Be prepared to look for and to talk about what God is doing. The story of hope isn’t that our precious buildings will survive; that our nation will be greatest; or that our structures are sound; or that our bodies will survive unscathed by illness and death. The story of hope is that God promises to bring life out of death. When everything is falling apart, God is at work. When the sky is falling, God is opening heaven.
Roald Dahl says, “And above all, watch with glittering eyes the whole world around you because the greatest secrets are always hidden in the most unlikely places. Those who don’t believe in magic will never find it.”[3]
We are a community of people, who live every day in some kind of rubble–sometimes caused by forces we can’t control and sometimes caused by our own sinfulness–who nonetheless believe in magic. The magic of a healing touch. The magic of a wrong forgiven. The magic of regular things becoming pieces of God. The magic of doing justice. The magic of showing up for one another. The magic of generosity.

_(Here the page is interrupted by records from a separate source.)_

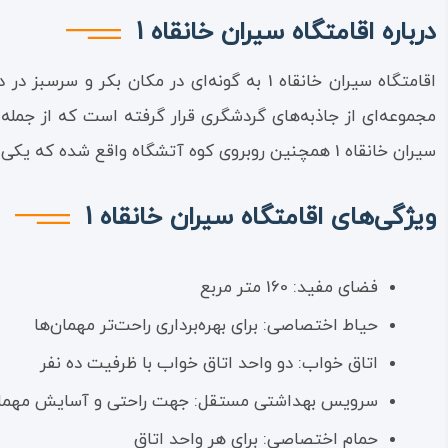
درباره اقامتگاه سیران خانقاه 1
اقامتگاه سیران خانقاه 1 به گونه‌ای در مکا
مجموعه‌ای از جاذبه‌های گردشگری قرار گرفته است که از جمله 
سیران خانقاه 1 همچنین روبروی کوه آتشگاه واقع شده که یکی از مسیرهای معروف طبیعت‌گردی و کوه‌نوردی از این مکان آغاز می‌شود.
ویژگی‌های اقامتگاه سیران خانقاه 1
فضای مفید: 160 متر مربع
حیاط اختصاصی: برای بهره‌برداری راحت‌تر مهمان‌ها
اتاق خواب: دو واحد اتاق خواب با ظرفیت ده نفر
سرویس بهداشتی مستقل: جهت راحتی و آسایش مهمان
حمام اختصاصی: برای هر واحد اتاق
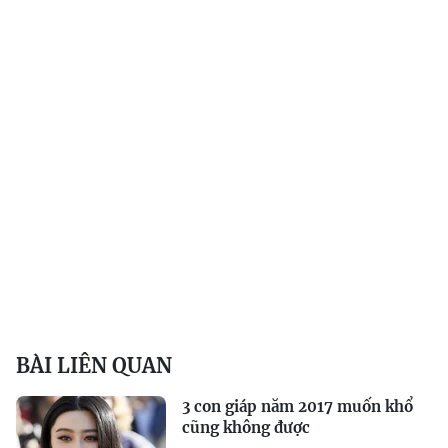
BÀI LIÊN QUAN
3 con giáp năm 2017 muốn khổ
cũng không được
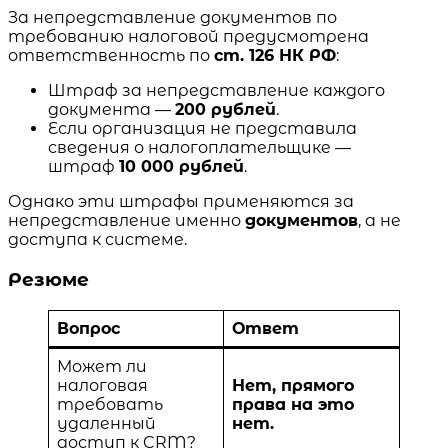
За непредставление документов по
требованию налоговой предусмотрена
ответственность по
ст. 126 НК РФ
:
Штраф за непредставление каждого
документа —
200 рублей
.
Если организация не представила
сведения о налогоплательщике —
штраф
10 000 рублей
.
Однако эти штрафы применяются за
непредставление именно
документов
, а не
доступа к системе.
Резюме
Вопрос
Ответ
Может ли
налоговая
Нет, прямого
требовать
права на это
удаленный
нет.
доступ к CRM?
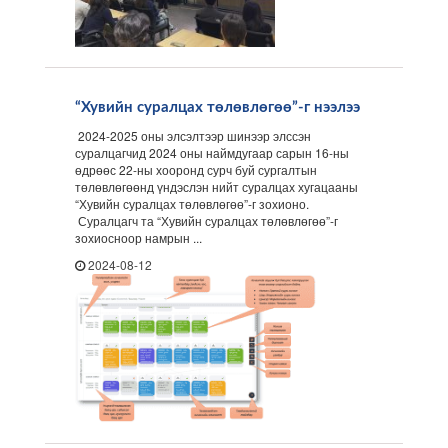
“Хувийн суралцах төлөвлөгөө”-г нээлээ
2024-2025 оны элсэлтээр шинээр элссэн
суралцагчид 2024 оны наймдугаар сарын 16-ны
өдрөөс 22-ны хооронд сурч буй сургалтын
төлөвлөгөөнд үндэслэн нийт суралцах хугацааны
“Хувийн суралцах төлөвлөгөө”-г зохионо.
Суралцагч та “Хувийн суралцах төлөвлөгөө”-г
зохиосноор намрын ...
2024-08-12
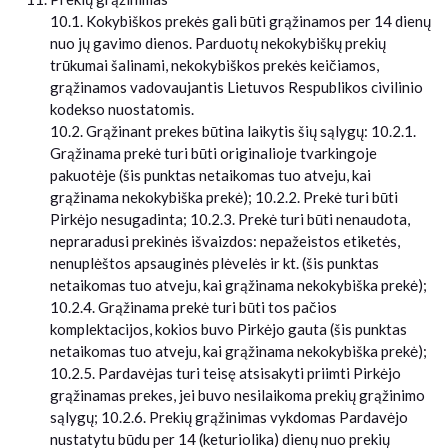
10.1. Kokybiškos prekės gali būti grąžinamos per 14 dienų
nuo jų gavimo dienos. Parduotų nekokybiškų prekių
trūkumai šalinami, nekokybiškos prekės keičiamos,
grąžinamos vadovaujantis Lietuvos Respublikos civilinio
kodekso nuostatomis.
10.2. Grąžinant prekes būtina laikytis šių sąlygų: 10.2.1.
Grąžinama prekė turi būti originalioje tvarkingoje
pakuotėje (šis punktas netaikomas tuo atveju, kai
grąžinama nekokybiška prekė); 10.2.2. Prekė turi būti
Pirkėjo nesugadinta; 10.2.3. Prekė turi būti nenaudota,
nepraradusi prekinės išvaizdos: nepažeistos etiketės,
nenuplėštos apsauginės plėvelės ir kt. (šis punktas
netaikomas tuo atveju, kai grąžinama nekokybiška prekė);
10.2.4. Grąžinama prekė turi būti tos pačios
komplektacijos, kokios buvo Pirkėjo gauta (šis punktas
netaikomas tuo atveju, kai grąžinama nekokybiška prekė);
10.2.5. Pardavėjas turi teisę atsisakyti priimti Pirkėjo
grąžinamas prekes, jei buvo nesilaikoma prekių grąžinimo
sąlygų; 10.2.6. Prekių grąžinimas vykdomas Pardavėjo
nustatytu būdu per 14 (keturiolika) dienų nuo prekių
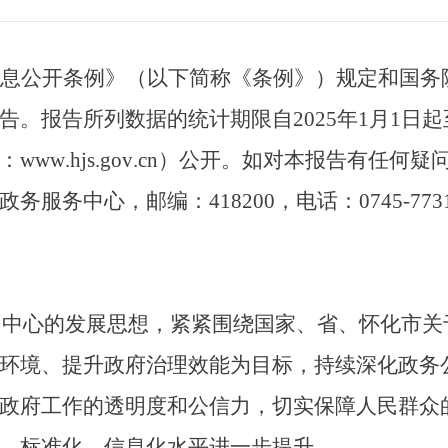
息公开条例》（以下简称《条例》）规定和国务
告。报告所列数据的统计期限自
2025
年
1
月
1
日起
：
www
.
hjs
.
gov
.
cn
）公开。如对本报告有任何疑
政务服务中心，邮编：
418200
，电话：
0745
-
773
为中心的发展思想，紧紧围绕国家、省、
怀化
市关
环境、提升政府治理效能为目标，持续深化政务
政府工作的透明度和公信力，切实保障人民群众
、标准化、信息化水平进一步提升。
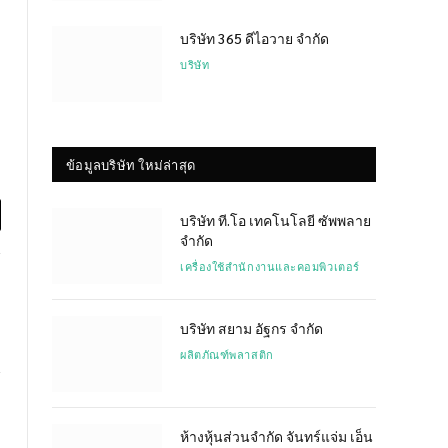
บริษัท 365 ดีไอวาย จำกัด
บริษัท
ข้อมูลบริษัท ใหม่ล่าสุด
บริษัท ที.โอ เทคโนโลยี ซัพพลาย
l
จำกัด
เครื่องใช้สำนักงานและคอมพิวเตอร์
บริษัท สยาม อัฐกร จำกัด
ผลิตภัณฑ์พลาสติก
Website
ห้างหุ้นส่วนจำกัด จันทร์แจ่ม เอ็น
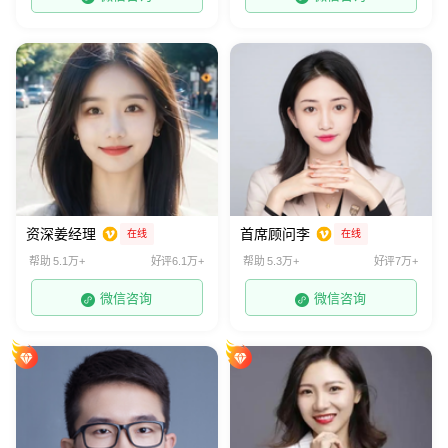
资深姜经理
首席顾问李
在线
在线
帮助 5.1万+
好评6.1万+
帮助 5.3万+
好评7万+
微信咨询
微信咨询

Sometimes you just have to decide to trust that God is on the other side of the devastation. You have to trust that there is something at work that will gather up the pieces and begins to build something new, one stone at a time.

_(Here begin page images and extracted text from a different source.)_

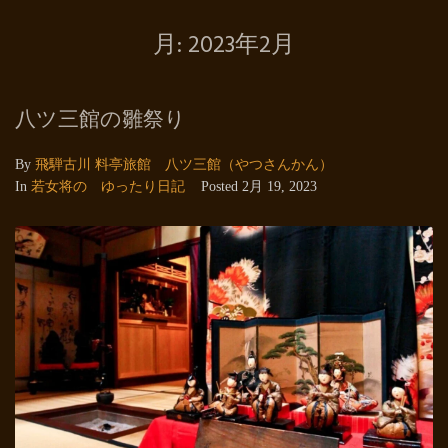
月:
2023年2月
八ツ三館の雛祭り
By
飛騨古川 料亭旅館 八ツ三館（やつさんかん）
In
若女将の ゆったり日記
Posted
2月 19, 2023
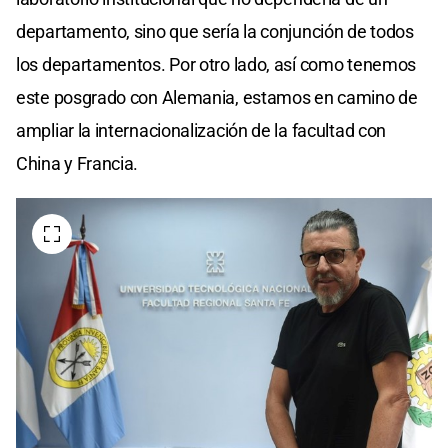
departamento, sino que sería la conjunción de todos
los departamentos. Por otro lado, así como tenemos
este posgrado con Alemania, estamos en camino de
ampliar la internacionalización de la facultad con
China y Francia.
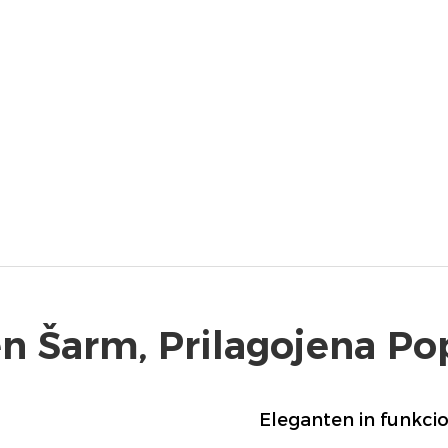
en Šarm, Prilagojena Po
Eleganten in funkci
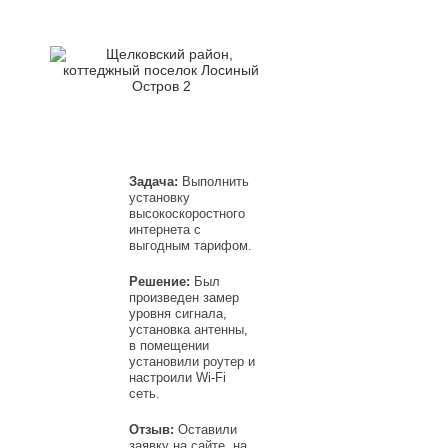
Задача:
Выполнить
установку
высокоскоростного
интернета с
выгодным тарифом.
Решение:
Был
произведен замер
уровня сигнала,
установка антенны,
в помещении
установили роутер и
настроили Wi-Fi
сеть.
Отзыв:
Оставили
заявку на сайте, на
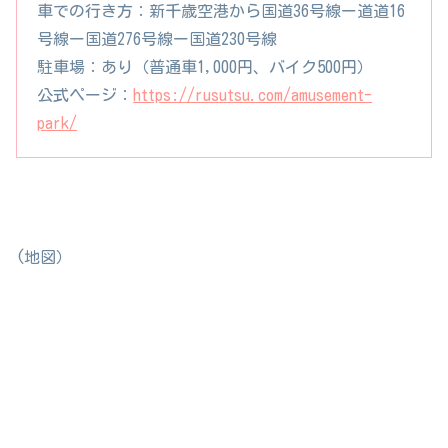
車での行き方：新千歳空港から国道36号線ー道道16
号線ー国道276号線ー国道230号線
駐車場：あり（普通車1,000円、バイク500円）
公式ページ：
https://rusutsu.com/amusement-
park/
(地図）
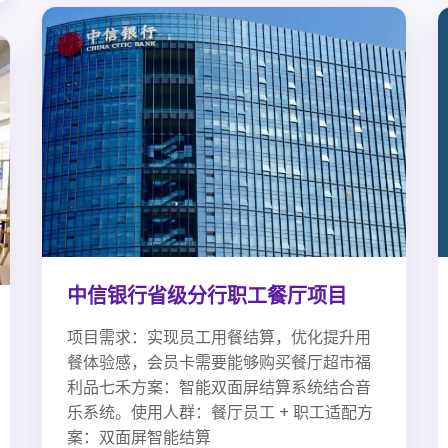
中信银行省级分行职工餐厅项目
项目需求：实现员工用餐结算，优化提升用
餐体验感，会员卡需要能够购买餐厅超市福
利品七禾方案：智能双面屏结算系统结合音
乐系统。使用人群：餐厅员工 + 职工适配方
案：双面屏智能结算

The Black Church testifies. It knows how to talk about what God is doing. Which is powerful, because the Black Church also knows that the world doesn’t work for them. Daily life takes place at the margins. Yet when the church gathers, it often begins with testimony, someone standing, often without preparation, speaking to God’s activity in life. It reads the signs, not of endings but of beginnings. When I lived in the South, I heard the following prayer all the time.

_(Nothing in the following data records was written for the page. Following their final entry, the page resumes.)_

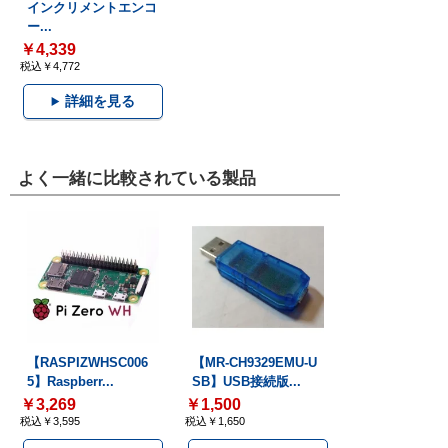
インクリメントエンコ
ー...
￥4,339
税込￥4,772
詳細を見る
よく一緒に比較されている製品
【RASPIZWHSC006
【MR-CH9329EMU-U
5】Raspberr...
SB】USB接続版...
￥3,269
￥1,500
税込￥3,595
税込￥1,650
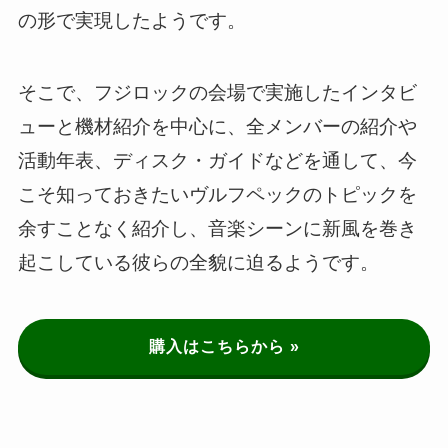
の形で実現したようです。
そこで、フジロックの会場で実施したインタビ
ューと機材紹介を中心に、全メンバーの紹介や
活動年表、ディスク・ガイドなどを通して、今
こそ知っておきたいヴルフペックのトピックを
余すことなく紹介し、音楽シーンに新風を巻き
起こしている彼らの全貌に迫るようです。
購入はこちらから »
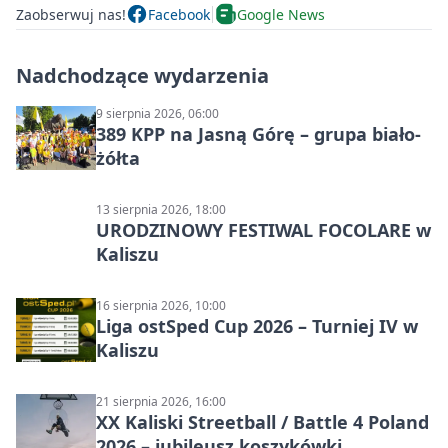
Zaobserwuj nas!
Facebook
Google News
Nadchodzące wydarzenia
9 sierpnia 2026, 06:00
389 KPP na Jasną Górę – grupa biało-
żółta
13 sierpnia 2026, 18:00
URODZINOWY FESTIWAL FOCOLARE w
Kaliszu
16 sierpnia 2026, 10:00
Liga ostSped Cup 2026 – Turniej IV w
Kaliszu
21 sierpnia 2026, 16:00
XX Kaliski Streetball / Battle 4 Poland
2026 – jubileusz koszykówki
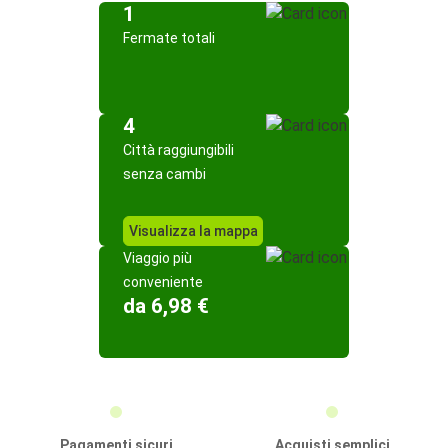
1
Fermate totali
4
Città raggiungibili
senza cambi
Visualizza la mappa
Viaggio più
conveniente
da 6,98 €
Pagamenti sicuri
Acquisti semplici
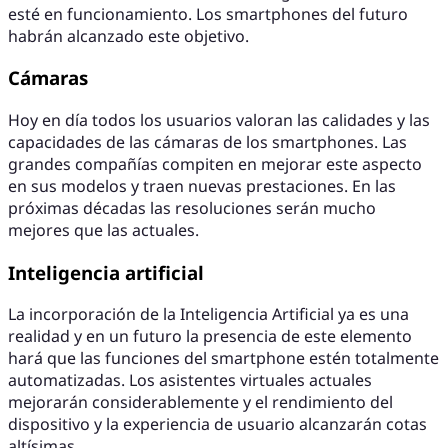
esté en funcionamiento. Los smartphones del futuro
habrán alcanzado este objetivo.
Cámaras
Hoy en día todos los usuarios valoran las calidades y las
capacidades de las cámaras de los smartphones. Las
grandes compañías compiten en mejorar este aspecto
en sus modelos y traen nuevas prestaciones. En las
próximas décadas las resoluciones serán mucho
mejores que las actuales.
Inteligencia artificial
La incorporación de la Inteligencia Artificial ya es una
realidad y en un futuro la presencia de este elemento
hará que las funciones del smartphone estén totalmente
automatizadas. Los asistentes virtuales actuales
mejorarán considerablemente y el rendimiento del
dispositivo y la experiencia de usuario alcanzarán cotas
altísimas.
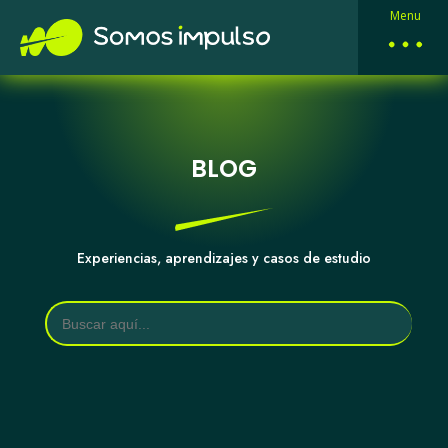
Menu
BLOG
Experiencias, aprendizajes y casos de estudio
Buscar:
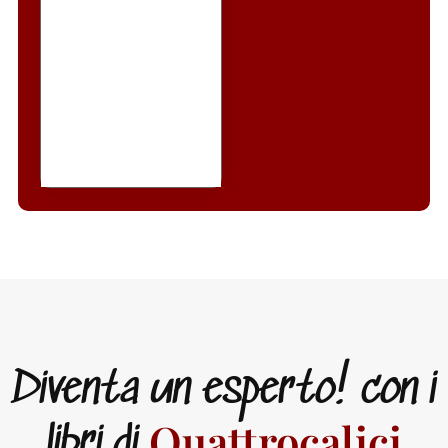
Diventa un esperto! con i
Quattrocalici
libri di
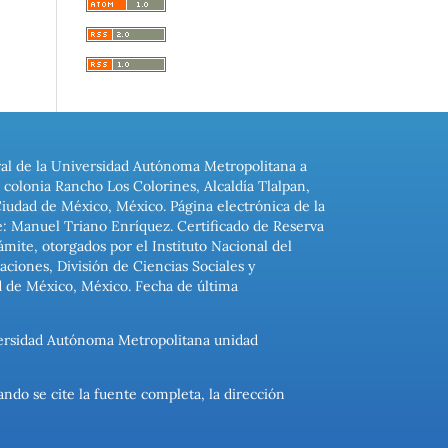
ral de la Universidad Autónoma Metropolitana a
colonia Rancho Los Colorines, Alcaldía Tlalpan,
Ciudad de México, México. Página electrónica de la
: Manuel Triano Enríquez. Certificado de Reserva
ite, otorgados por el Instituto Nacional del
ciones, División de Ciencias Sociales y
d de México, México. Fecha de última
niversidad Autónoma Metropolitana unidad
ando se cite la fuente completa, la dirección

I thank you God for waking me up this morning; for putting shoes on my feet, clothes on my back, and food on my table. Thank you, God, for health and strength and the activity of my limbs. Thank you that I awoke this morning my right mind.[4]
This is testimony. In the face of a world that is falling apart, the church is not afraid because it sees through the magic of resurrection. It sees through love of Jesus Christ. It sees the end of everything, and says, “Amen. Thanks be to God.”
[1] http://www.rain-tree.com/facts.htm
[2] https://i.redd.it/ulkvaidbecm31.jpg
[3] Roald Dahl, “The Minpins,” seen on a poster.
[4] Dorothy Bass, Practicing Our Faith: A Way of Life for a Searching People, chapter on Testimony.